(Data shown)
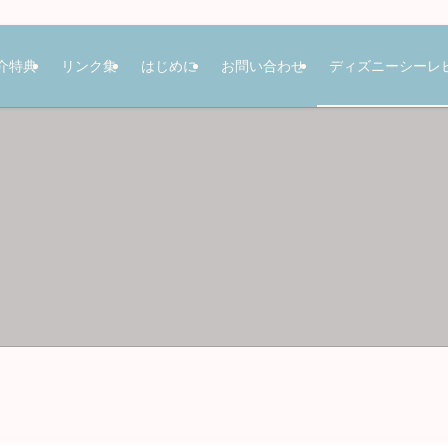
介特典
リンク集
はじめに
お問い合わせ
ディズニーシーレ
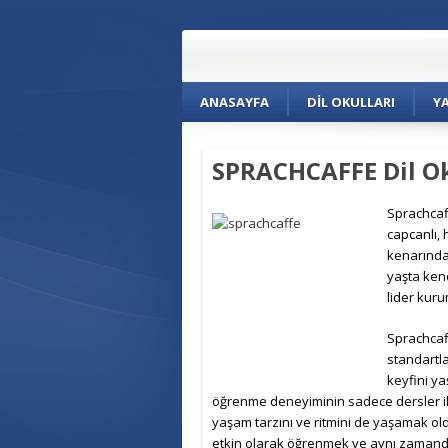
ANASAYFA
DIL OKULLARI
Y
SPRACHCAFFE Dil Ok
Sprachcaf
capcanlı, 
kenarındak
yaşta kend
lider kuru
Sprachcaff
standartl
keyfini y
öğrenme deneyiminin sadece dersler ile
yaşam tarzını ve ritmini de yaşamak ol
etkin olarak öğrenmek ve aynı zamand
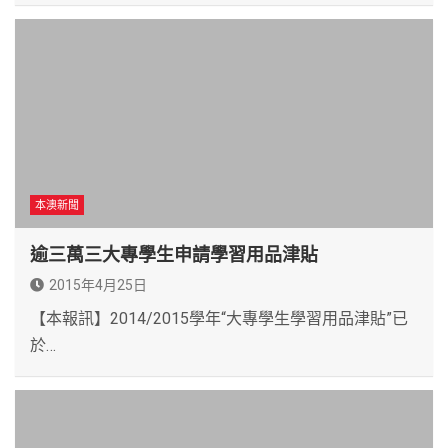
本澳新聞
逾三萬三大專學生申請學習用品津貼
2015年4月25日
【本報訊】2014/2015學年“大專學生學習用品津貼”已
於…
(End Data shown)
Aim of the exercise
Retype each line of the data exactly, beginning with the first; include the line containing "yaşam tarzını ve ritmini de yaşamak ol" and stop there, skipping every picture.

Exercise result
介特典
リンク集
はじめに
お問い合わせ
ディズニーシーレ
ANASAYFA
DIL OKULLARI
Y
SPRACHCAFFE Dil Ok
Sprachcaf
capcanlı, 
kenarındak
yaşta kend
lider kuru
Sprachcaff
standartl
keyfini y
öğrenme deneyiminin sadece dersler ile
yaşam tarzını ve ritmini de yaşamak ol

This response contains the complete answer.